That’s a great question… and one for which there is no “magic” answer. But if you’re in the job hunt at this point, you might swear that the process seems to be taking longer than ever before.
At the heart of the problem is the fact that most companies receive unprecedented volumes of resumes in response to any job posting. In other words, the popularity of Internet job search is at least partly to blame for extending the job search process.
However, even seasoned professionals and executives using targeted networking and other types of job search methods are finding their quest is ongoing. Some prominent studies suggest that a job search will take one MONTH for every $10,000 of salary.
What’s a well-qualified candidate to do?
Here are some ways to gauge how long your job hunt might take, and some methods to start addressing it–long BEFORE frustration sets in:
1 – First assess the factors that may affect the duration of your search. In particular, the amount of time you’ll need to invest will be largely dependent upon the following:
– Your qualifications for the role you seek vs. that of your competition
– The industry in which you may be limiting your search
– Economic conditions affecting demand for your skills or within your industry
– Any factors that play into selection by recruiters (an unfinished degree, frequent job changes, short tenure at your current position, etc.)
– Any other mitigating circumstances, such as large numbers of people exiting your field (such as in the mortgage or construction industries) or relatively high pay for your career goal (including the field of pharmaceutical sales) that encourages applicants to flood employers with resumes
– The type of job search you conduct (i.e., online only or using networking to expand your options)
– Your level of preparation for the job hunt itself
While a few short years ago, candidates could call a few recruiters and quickly line up interviews, hiring authorities–and systems–have become increasingly particular about the content of your resume.
Spend extra time developing one or more resumes (and cover letters) that concisely reflect your career goals, keeping length to two pages or less (C-suite candidates may need three pages). Be sure to address any potential issues in your work history, such as gaps in employment, potential age bias, or other issues, as the payoff can be significant.
2 – Next, take a look at your methods, and expand them beyond Internet-only search.
Online search efforts CAN be fruitful, but for many applicants, the low rate of return (anywhere from 4 to 18 percent) can severely limit your success.
There are numerous ways to expand your search beyond the Internet. For example, look at professional associations as a source of networking. While each organization is different, some conduct in-person meetings frequented by recruiters.
In addition, take a look at the social networking sites, including LinkedIn, Ryze, Naymz, Plaxo, Twitter, FaceBook, and others. Maximizing your connections and availability on these sites can put you in front of hiring authorities–plus give you another avenue to search for job postings.
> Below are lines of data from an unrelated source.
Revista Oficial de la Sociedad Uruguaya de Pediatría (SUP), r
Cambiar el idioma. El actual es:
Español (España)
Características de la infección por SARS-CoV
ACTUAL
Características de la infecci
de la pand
Don’t forget about using recruiters. If you haven’t found a good source in your industry, simply Google to find recruiting firms that specialize in your field.
Think of professional recruiters as another networking source that you must cultivate and manage; after all, they’re in front of employers constantly and can let you know of great insider opportunities.
3 – Last, revise your thinking about job hunting itself.
A successful search is no more than a means by which to spread the word about your leadership qualifications. Job hunters who embrace technology and the latest wave of search techniques are actually CREATING demand for their skills, using a combination of viral marketing and online networking.
Tools such blogging for your area of expertise, or creation of a web portfolio that allows the reader to drill further to get more detail on your accomplishments are part of the emerging “job search 2.0” movement.
In essence, the theory is that the more you establish yourself as an expert in your field, the easier it will be to have others pursue YOU for your unique capabilities.
In short, while some facets of a job hunt may be beyond your control, you CAN significantly cut down the amount of time needed to find your next opportunity by using the most productive search methods, and developing a business presence that can catapult the ROI for your efforts into high gear.